Jehoover punishing me

by KW13 20 Replies latest social humour

  • KW13
    KW13

    I got two chairs in my room that are from our kingdom hall, we took them AGES ago and i also have a new table that was meant for the second school but they already had a new one.

    Thing is, on the chair i use at my desk. when i sit down i sometimes touch the chair leg...when i do a bright blue spark happens and i get a shock ( No lie )

    What can i do? Repent?

  • Spectre
    Spectre

    I think this calls for an exorcisism.

  • PoppyR
    PoppyR

    Yes a full confession is necessary

    For the benefit of the dirty minded elders who haven't had any in weeks... I mean your everlasting life

    Tell us.. was it over or under the clothes? Did you touch or fondle? Was it accidental or deliberate,

    Did you do it again, have you prayed about it, how good did it feel, did you get off on it later on that evening?????

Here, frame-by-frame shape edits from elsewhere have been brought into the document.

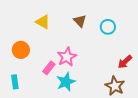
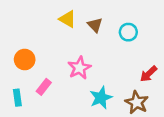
yellow triangle: (43, 22) -> (68, 19), moved
pink rectangle: (49, 68) -> (44, 87), moved
cyan star: (66, 82) -> (101, 98), moved

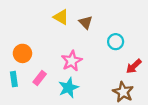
cyan circle: (128, 32) -> (116, 42), moved
cyan rectangle: (17, 98) -> (14, 79), moved
cyan star: (101, 98) -> (68, 88), moved

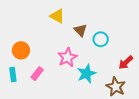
brown triangle: (86, 22) -> (80, 30), moved
cyan circle: (116, 42) -> (101, 39), moved
cyan star: (68, 88) -> (87, 74), moved

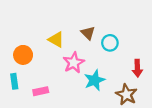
yellow triangle: (57, 16) -> (56, 40), moved
red arrow: (126, 62) -> (137, 68), turned -49
pink rectangle: (37, 74) -> (41, 91), moved, turned 40

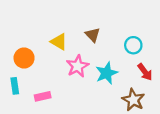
cyan circle: (110, 43) -> (133, 45), moved
red arrow: (137, 68) -> (145, 72), turned -35
cyan star: (95, 80) -> (107, 73), moved

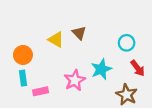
brown triangle: (93, 35) -> (79, 33), moved
pink star: (78, 66) -> (75, 80), moved
cyan rectangle: (15, 86) -> (23, 78), moved

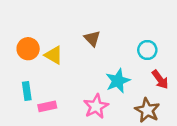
yellow triangle: (56, 40) -> (54, 55), moved
orange circle: (23, 55) -> (28, 49), moved
pink star: (75, 80) -> (96, 106), moved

    I feel after a full confession your chair may stop pricking your consience which is clearly bothering you!

    Poppy (must stop drinking)

  • Bumble Bee
    Bumble Bee

    Don't you remember hearing all the stories about JW's buying second hand furniture and discovering it was possessed? I think you need to burn them!

    BB

  • KW13
    KW13

    Poppy lol..you've been sniffing too much glue i tink

  • PoppyR
    PoppyR
    Poppy lol..you've been sniffing too much glue i tink

    Nah babe, I never liked the glue (gave one spots) But my whiskey bottle is looking rather empty.. Maybe I can squeeze out one more. It is Saturday And I dont have to get up for the meeting!!!!!

  • SWALKER
    SWALKER

    Say 20 "hail mary's" in a row very quickly....if that doesn't do it, get that chair out of your house immediately, it's Jehoovernized!!!

    Swalker

  • unclebruce
    unclebruce

    Does it look anything like this demonised chair I found on google?

    If so I'll be around tommorrow to relieve your suffering

  • luna2
    luna2

    I think drunken poppy would have made a great elder. Look how quickly she came up with that list of salacious questions.

    KW, it is possible that a little humidity might solve your sparky demon problem. If not, you could always burn it...that used to be a popular JW way of disposing of demonized garage sale goods here in the states.

    Edited to say that I don't think KW would want to get rid of his chair if it looked like that, unc. OT: There is some dude washing his car singing The Village People's Macho Man outside...I'm totally cracking up. Its too bad its not quite warm enough for him to remove his shirt cuz that would be classic.

  • ballistic
    ballistic

    I suggest placing two large blocks of polystyrene under each foot measuring 12 inches by 6 inches. Wear rubber gloves at all times and line the chair with some non-plastic material such as cotton. And place a aluminium foil hat on to stop the "mind beams".